▶ _What you need to do_:
After finding the line that includes "3 dage siden" in the records below, transcribe it and each line after it through the last, exactly, and add nothing.

Data items:
◆ ◆ ◆ ◆

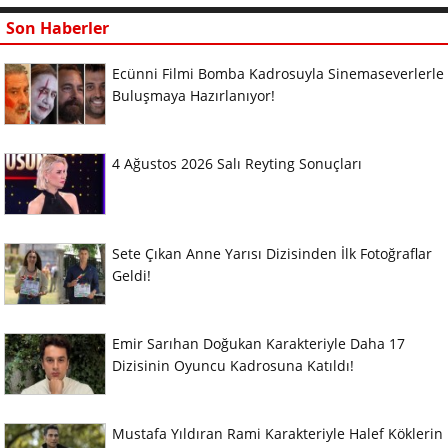
Son Haberler
Ecünni Filmi Bomba Kadrosuyla Sinemaseverlerle
Buluşmaya Hazırlanıyor!
4 Ağustos 2026 Salı Reyting Sonuçları
Sete Çıkan Anne Yarısı Dizisinden İlk Fotoğraflar
Geldi!
Emir Sarıhan Doğukan Karakteriyle Daha 17
Dizisinin Oyuncu Kadrosuna Katıldı!
Mustafa Yıldıran Rami Karakteriyle Halef Köklerin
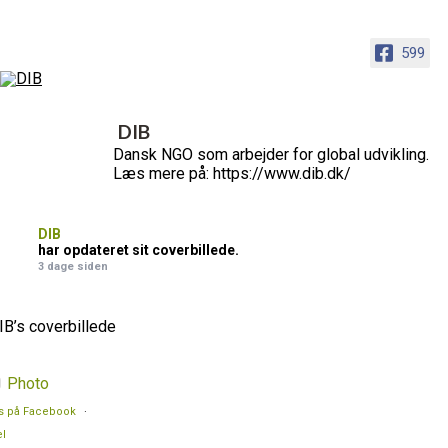
599
DIB
Dansk NGO som arbejder for global udvikling.
Læs mere på: https://www.dib.dk/
DIB
har opdateret sit coverbillede.
3 dage siden
IB’s coverbillede
Photo
s på Facebook
·
l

◆ ◆ ◆ ◆

▶ _Response_:
3 dage siden
IB’s coverbillede
Photo
s på Facebook
·
l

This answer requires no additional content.